Description of the task: In the data below, the answer is the run of lines from the line containing "Loveland, CO" through the line containing "Cheryl Rezendes", both included; print it exactly and nothing else.

Data extracts:

-------

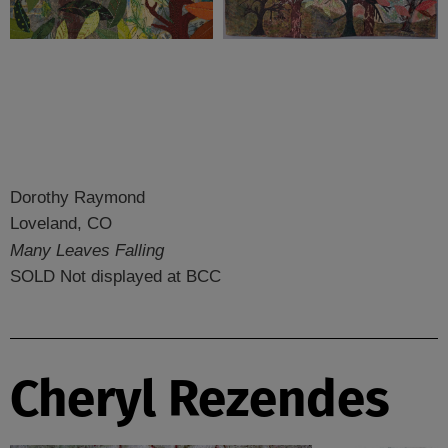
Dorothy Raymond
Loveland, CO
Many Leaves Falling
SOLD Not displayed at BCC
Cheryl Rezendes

-------

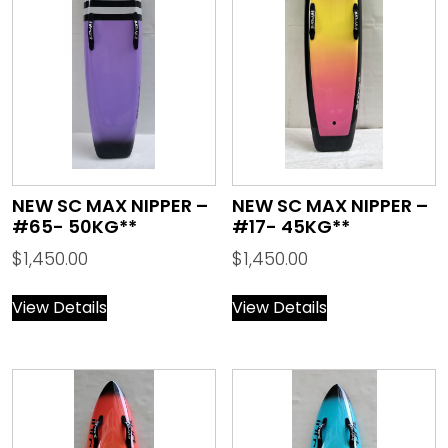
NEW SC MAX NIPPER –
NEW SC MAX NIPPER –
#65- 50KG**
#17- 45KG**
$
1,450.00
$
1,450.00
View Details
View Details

-------

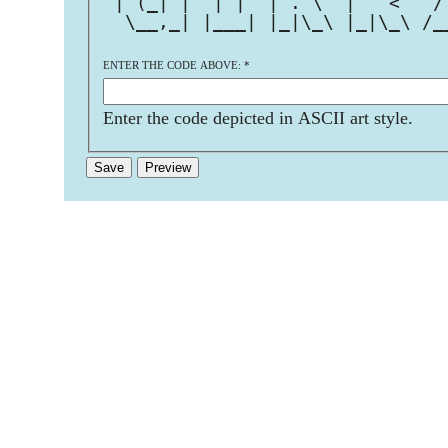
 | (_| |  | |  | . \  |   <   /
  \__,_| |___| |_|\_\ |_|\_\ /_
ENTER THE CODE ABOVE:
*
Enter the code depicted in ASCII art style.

-------

Exercise result:
Loveland, CO
Many Leaves Falling
SOLD Not displayed at BCC
Cheryl Rezendes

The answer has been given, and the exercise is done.